Clause 3.1 – Engineer’s Duties and Authority
- The Engineer acts on behalf of the Employer
- Authority is defined and limited
Risk:
Informal email instructions from:
- Site staff
- Non-authorised personnel
may be disputed.
Role of disclaimer:
- Supports argument that:
- Sender lacked authority
- Communication was informal
Clause 20.2 – Claims (Notice Requirements)

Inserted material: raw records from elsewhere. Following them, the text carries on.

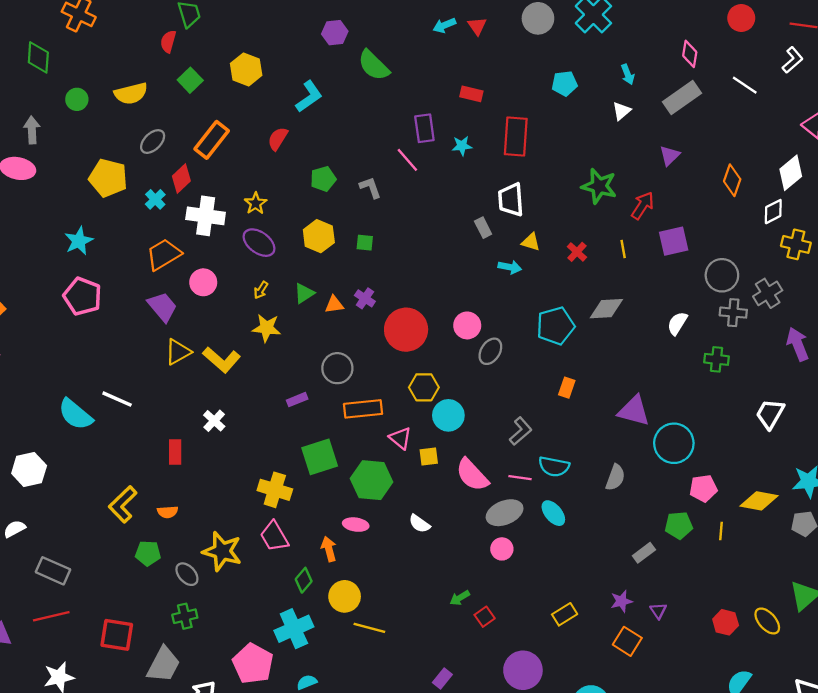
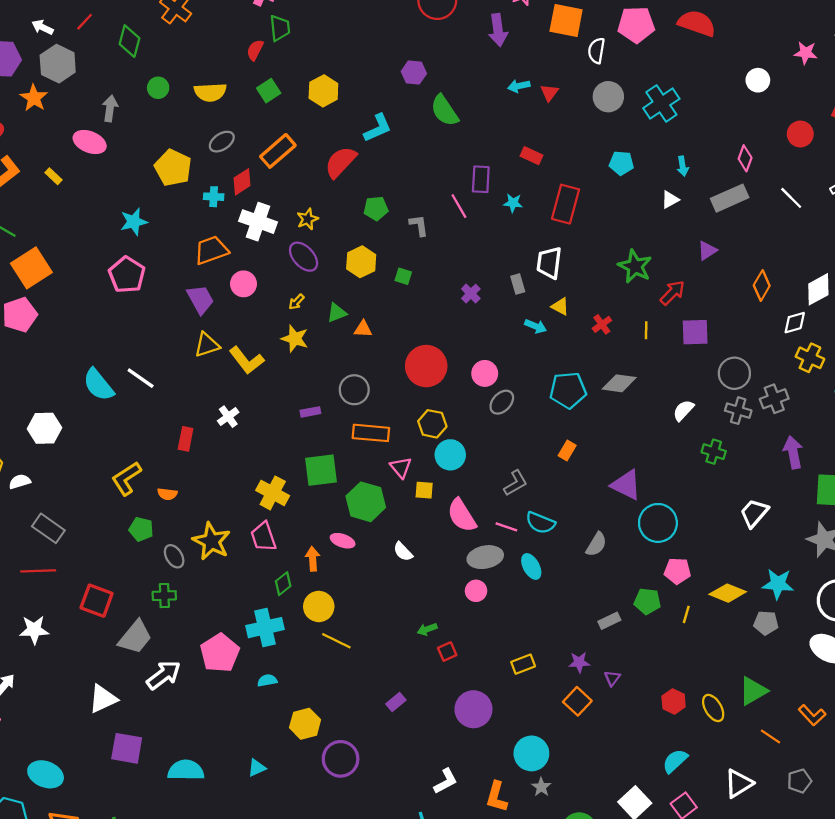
red semicircle: (278, 139) -> (340, 162), size x1.5
cyan cross: (155, 199) -> (214, 197), turned 36
purple cross: (365, 298) -> (471, 294), moved

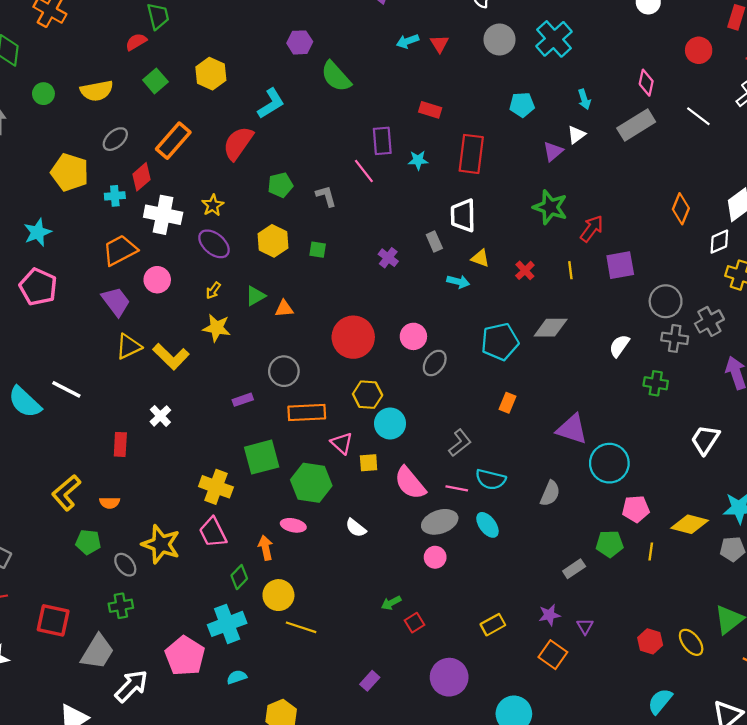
red semicircle: (255, 50) -> (136, 42), turned 40
purple triangle: (707, 251) -> (553, 151), moved

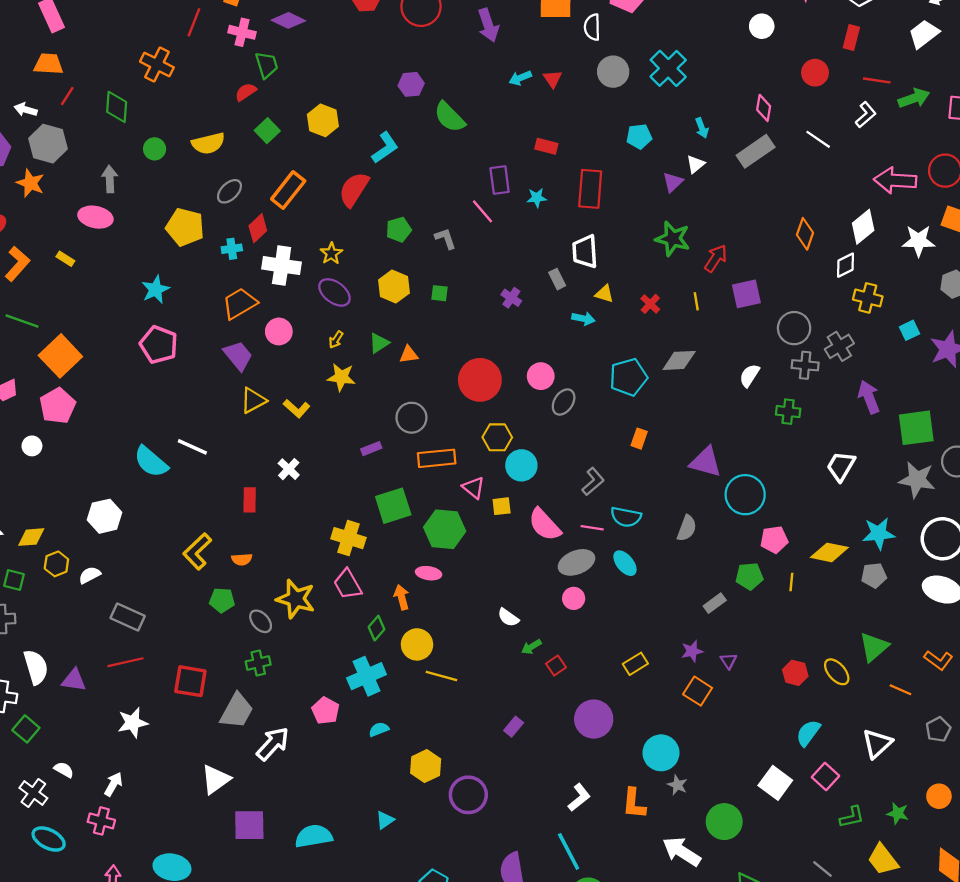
yellow L-shape: (171, 357) -> (297, 408), size x0.7
white semicircle: (356, 528) -> (508, 618), moved
pink pentagon: (185, 656) -> (325, 711), size x0.7

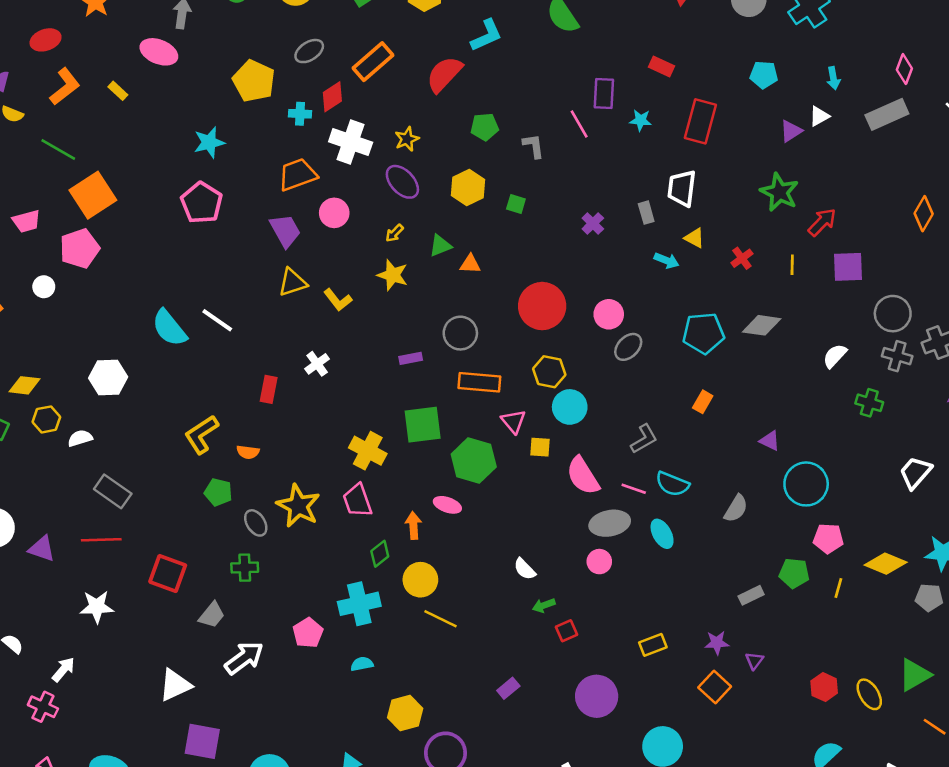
purple triangle: (706, 462) -> (770, 441), size x0.6
gray trapezoid: (237, 711) -> (212, 615), size x0.7

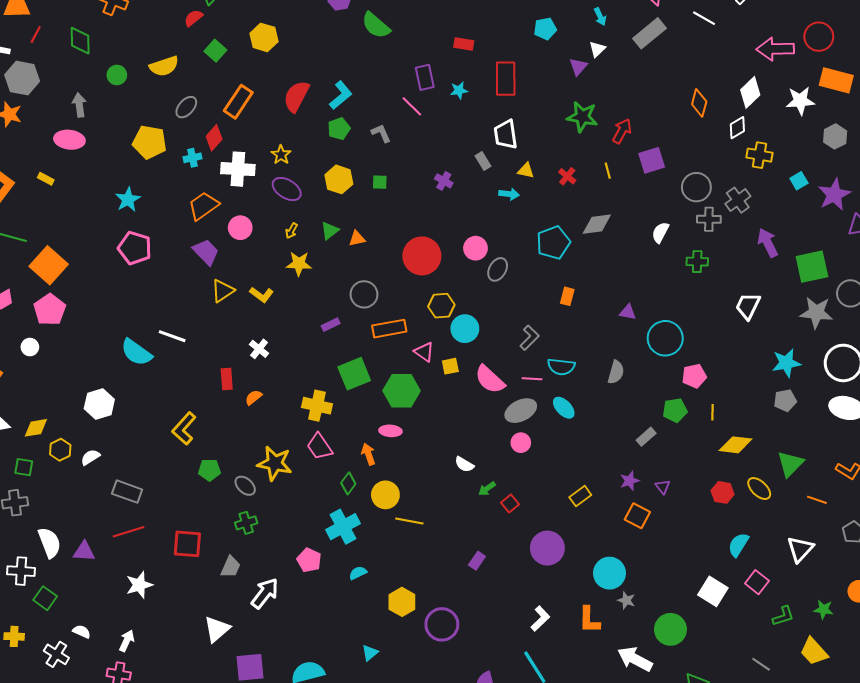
cyan L-shape: (487, 35) -> (341, 95), moved
orange semicircle: (248, 452) -> (254, 397), moved, turned 150
yellow diamond: (886, 564) -> (735, 445), moved

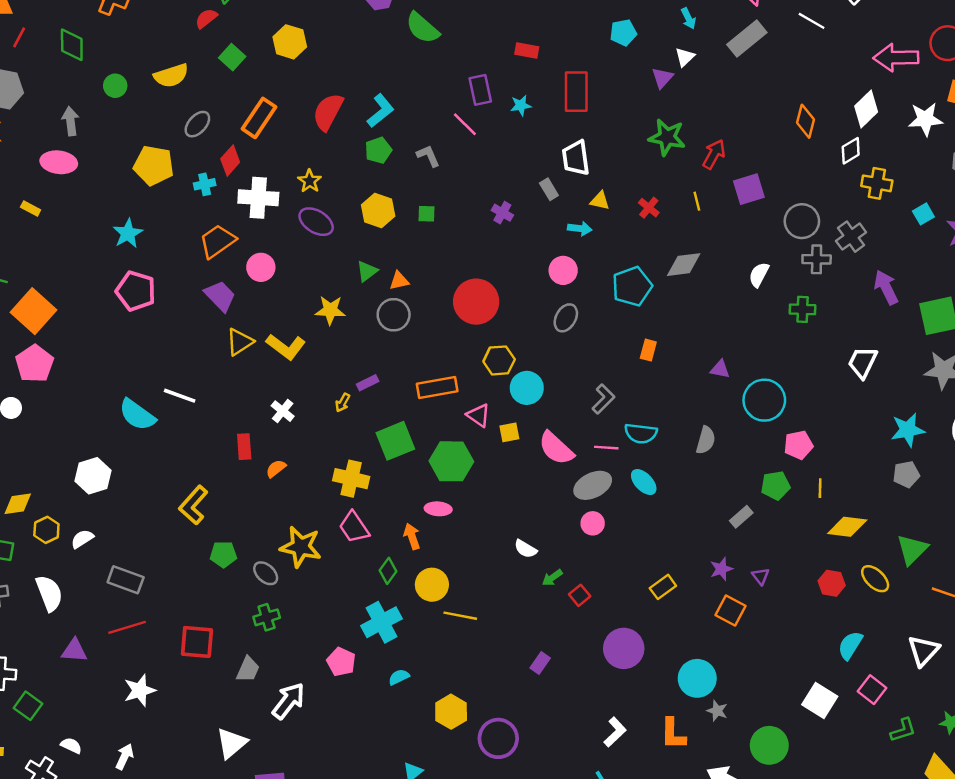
yellow arrow: (291, 231) -> (343, 403), moved
pink circle: (475, 248) -> (563, 270), moved
gray circle: (364, 294) -> (394, 315), moved
yellow L-shape: (262, 295) -> (286, 347), size x1.4
white semicircle: (49, 543) -> (49, 593), moved

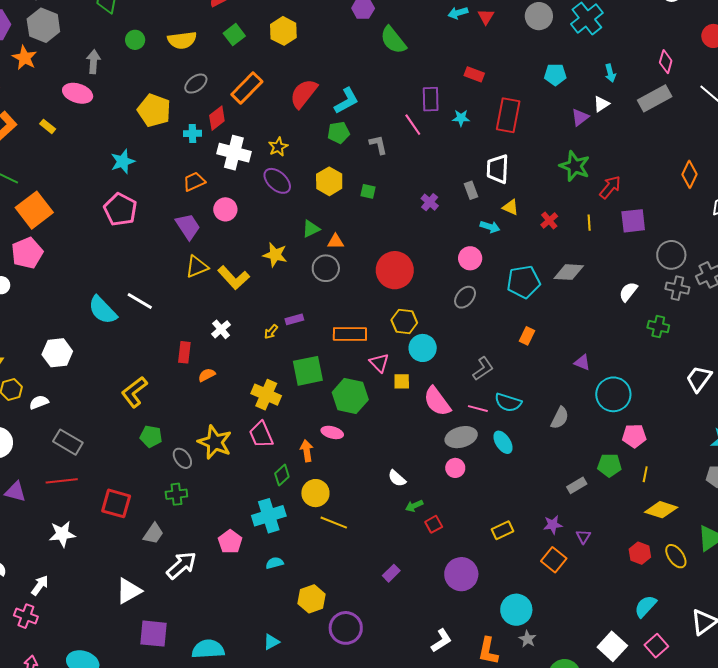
orange trapezoid: (217, 241) -> (194, 182), size x0.7

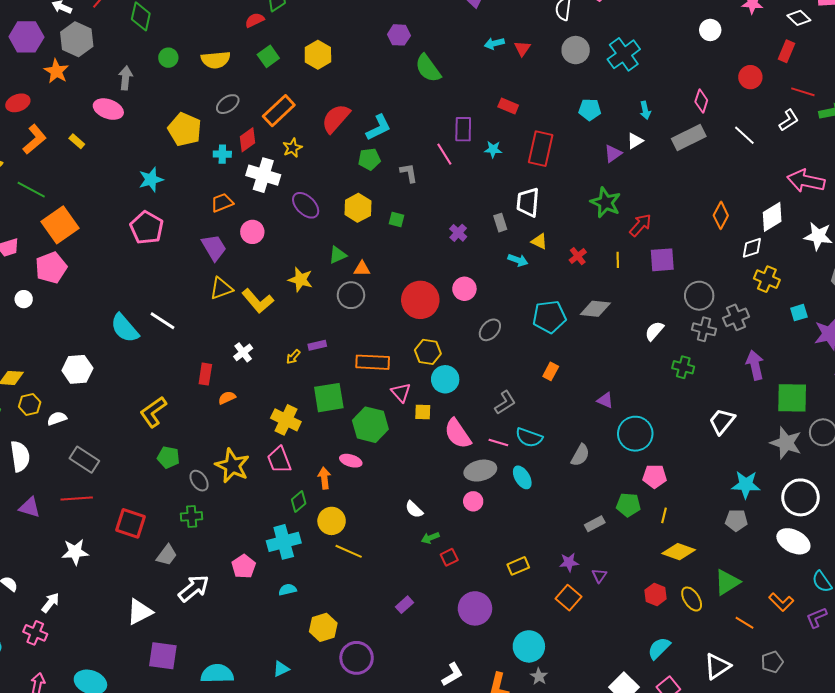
yellow star: (278, 147) -> (292, 148), moved
pink circle: (470, 258) -> (464, 289), moved

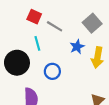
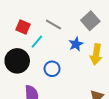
red square: (34, 17) -> (23, 27), moved
cyan line: (37, 43) -> (37, 42), turned 56

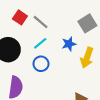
gray line: (53, 24) -> (41, 22), moved
cyan line: (37, 42) -> (40, 43), moved

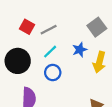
gray line: (41, 22) -> (49, 30), turned -63

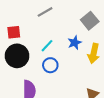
red square: (27, 27) -> (14, 32), moved, turned -32
gray line: (49, 30) -> (45, 12), moved

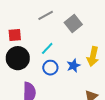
gray square: (90, 21) -> (73, 24), moved
blue star: (75, 43) -> (73, 66), moved

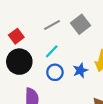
gray line: (46, 15) -> (52, 25), moved
red square: (15, 35) -> (16, 36), turned -32

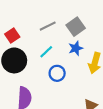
blue star: (80, 70) -> (76, 48), moved
blue circle: (55, 72) -> (57, 73), moved

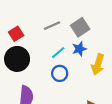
cyan line: (46, 52) -> (58, 53), moved

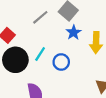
cyan line: (58, 53) -> (40, 54), moved

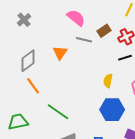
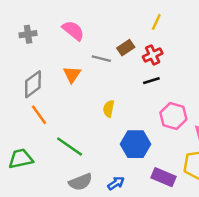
pink semicircle: (76, 18) -> (73, 31), moved
gray cross: (24, 20) -> (28, 34), turned 32
yellow semicircle: (108, 81) -> (109, 109), moved

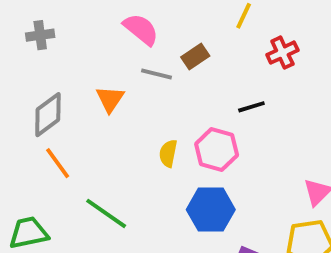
pink semicircle: (73, 31) -> (141, 29), moved
red cross: (153, 55) -> (282, 53), moved
black line: (151, 81) -> (251, 107), moved
pink hexagon: (173, 116) -> (217, 149), moved

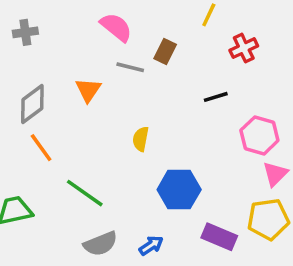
brown rectangle: (195, 56) -> (165, 52), turned -30
pink hexagon: (217, 149) -> (259, 135), moved

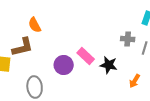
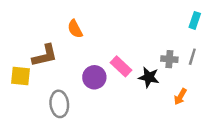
orange semicircle: (35, 25) -> (75, 29), moved
gray cross: (128, 39) -> (169, 59), moved

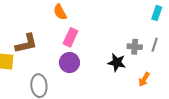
orange semicircle: (75, 29) -> (60, 12), moved
pink rectangle: (121, 66) -> (71, 37), moved, turned 72

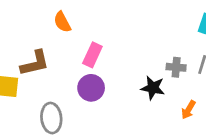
orange semicircle: (60, 12) -> (62, 22), moved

- Strict timelines for notice
- Formal submission requirements
Legal Position:
- Courts and tribunals strictly enforce compliance
As reinforced in:
- Thomas Barnes & Sons plc v Blackburn with Darwen Borough Council
Failure to follow contractual procedures cannot be remedied by informal communication.
Implication:
- An email disclaimer cannot:
- Validate a late claim
- Substitute a formal notice
Clause 1.8 (or equivalent) – Care and Supply of Documents
- Parties must protect and manage documentation
Relevance:
Disclaimers may support:
- Confidentiality intent
- Document control practices
But must be supported by:
- Actual safeguards
- Controlled communication
GCC Construction Practice: Reality on the Ground
In Oman and UAE arbitration and court practice:
- Email records are heavily relied upon
- Informal communication is often scrutinised
- Intent is inferred from conduct and correspondence
Courts typically assess:
- Who sent the email
- In what capacity
- Whether reliance was reasonable
- Whether conduct aligns with good faith
Key Principle:
Disclaimer language is secondary to actual behaviour and contractual compliance.
Risk Matrix in EPC Projects
| Risk | Without Disclaimer | With Disclaimer |
|---|---|---|
| Apparent authority | High | Reduced (not eliminated) |
| Misinterpretation | High | Moderately reduced |
| Confidentiality claims | Weak | Strengthened |
| Contractual non-compliance | Unaffected | Unaffected |
Best Practice Framework (Integrated Approach)
Contractual Discipline
- Strict adherence to FIDIC notice provisions
- Clear authority matrix
Organisational Governance
- Staff training on email communication
- Escalation protocols
- Controlled issuance of instructions
Disclaimer Design
Include:
- Confidentiality
- Privilege
- Liability limitation
- “Views of sender” clause
Avoid:
- Overly aggressive language
- Attempts to override legal rights
Conclusion
The legal position across UK and GCC jurisdictions is consistent:
Email disclaimers:
- Do not create legal obligations
- Do not override contracts
- Do not eliminate liability
However, they remain valuable as:
- Evidentiary support
- Governance tools
- Risk management mechanisms
Within a FIDIC framework, their role is particularly limited but still relevant in addressing:
- Informal communication risks
- Authority ambiguity
- Misinterpretation of intent
The “views of the sender” clause, far from shifting liability, serves as a critical control against unintended legal exposure, especially in complex project environments.
Ultimately:
The effectiveness of email disclaimers is not legal—it is structural.
It depends on how well they are integrated into the contractual, organisational, and behavioural framework of the project.
(The views and opinions expressed in this article are solely those of the author and do not necessarily reflect the official policy or position of any organization or entity.)